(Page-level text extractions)
- - -
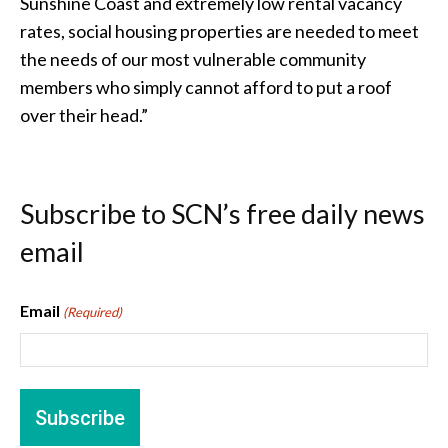
Sunshine Coast and extremely low rental vacancy
rates, social housing properties are needed to meet
the needs of our most vulnerable community
members who simply cannot afford to put a roof
over their head.”
Subscribe to SCN’s free daily news
email
Email
(Required)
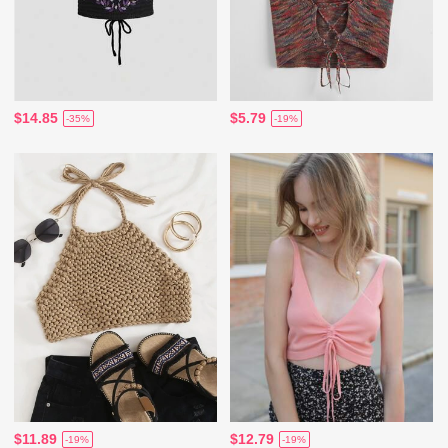
$14.85
$5.79
-35%
-19%
$11.89
$12.79
-19%
-19%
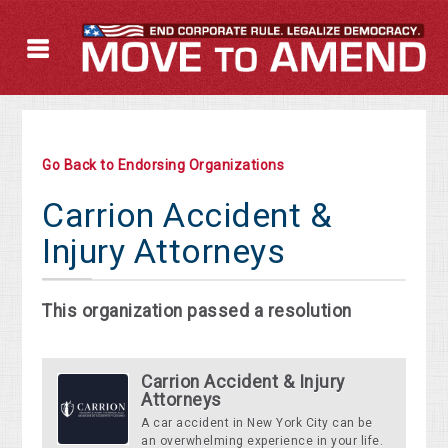
Go Back to Endorsing Organizations
Carrion Accident &
Injury Attorneys
This organization passed a resolution
Carrion Accident & Injury
Attorneys
A car accident in New York City can be
an overwhelming experience in your life.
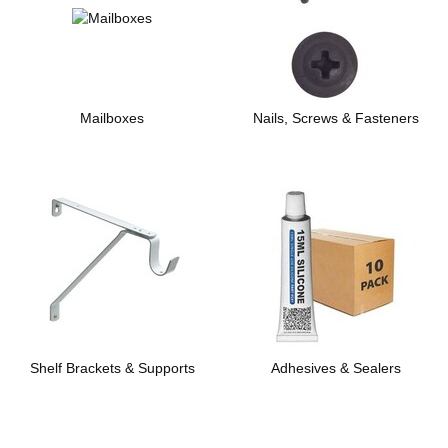
Mailboxes
Nails, Screws & Fasteners
Shelf Brackets & Supports
Adhesives & Sealers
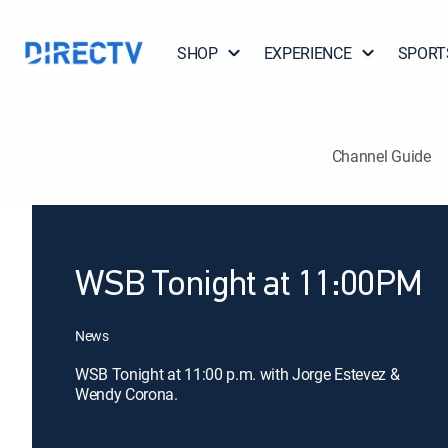
SHOP
EXPERIENCE
SPORT
Channel Guide
WSB Tonight at 11:00PM
News
WSB Tonight at 11:00 p.m. with Jorge Estevez &
Wendy Corona.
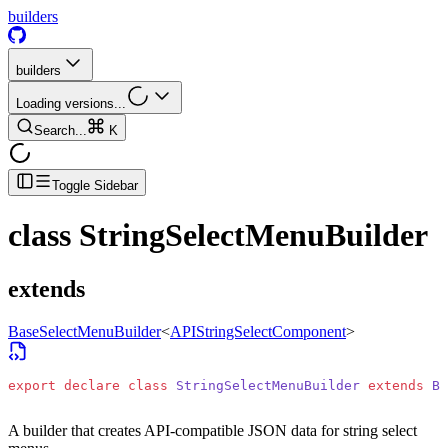
builders
builders
Loading versions...
Search...
K
Toggle Sidebar
class
StringSelectMenuBuilder
extends
BaseSelectMenuBuilder
<
APIStringSelectComponent
>
export
 declare
 class
 StringSelectMenuBuilder
 extends
 Ba
A builder that creates API-compatible JSON data for string select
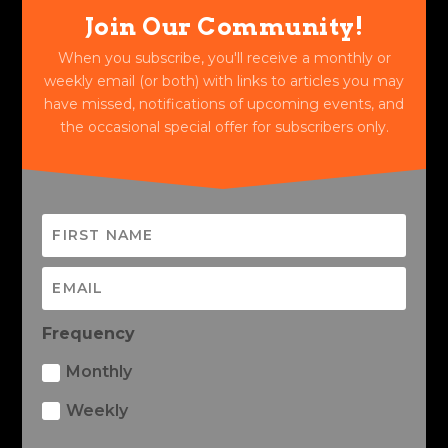
Join Our Community!
When you subscribe, you'll receive a monthly or
weekly email (or both) with links to articles you may
have missed, notifications of upcoming events, and
the occasional special offer for subscribers only.
Frequency
Monthly
Weekly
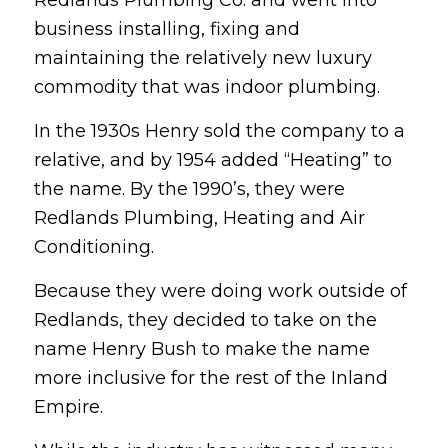
business installing, fixing and
maintaining the relatively new luxury
commodity that was indoor plumbing.
In the 1930s Henry sold the company to a
relative, and by 1954 added “Heating” to
the name. By the 1990’s, they were
Redlands Plumbing, Heating and Air
Conditioning.
Because they were doing work outside of
Redlands, they decided to take on the
name Henry Bush to make the name
more inclusive for the rest of the Inland
Empire.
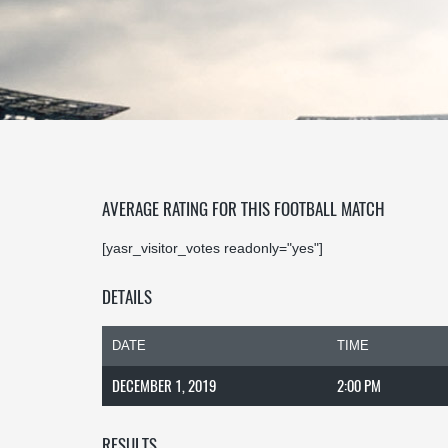
AVERAGE RATING FOR THIS FOOTBALL MATCH
[yasr_visitor_votes readonly="yes"]
DETAILS
DATE
TIME
DECEMBER 1, 2019
2:00 PM
RESULTS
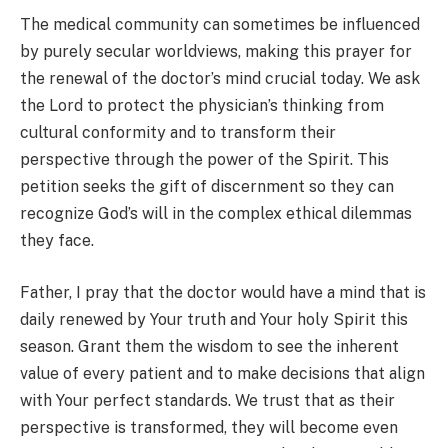
The medical community can sometimes be influenced
by purely secular worldviews, making this prayer for
the renewal of the doctor’s mind crucial today. We ask
the Lord to protect the physician’s thinking from
cultural conformity and to transform their
perspective through the power of the Spirit. This
petition seeks the gift of discernment so they can
recognize God’s will in the complex ethical dilemmas
they face.
Father, I pray that the doctor would have a mind that is
daily renewed by Your truth and Your holy Spirit this
season. Grant them the wisdom to see the inherent
value of every patient and to make decisions that align
with Your perfect standards. We trust that as their
perspective is transformed, they will become even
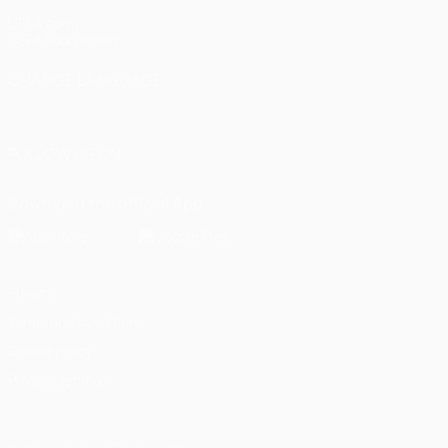
UEFA.com
UEFA Foundation
CHANGE LANGUAGE
English
Français
Deutsch
Русский
Español
Italiano
Portugu
FOLLOW US ON
Download the official App
Privacy
Terms and conditions
Cookie policy
Privacy settings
- - -
WHAT TO PRODUCE: Only lines that include "Heating" belong in the answer; return them from the entries above.

ANSWER TO THIS PROBLEM:
relative, and by 1954 added “Heating” to
Redlands Plumbing, Heating and Air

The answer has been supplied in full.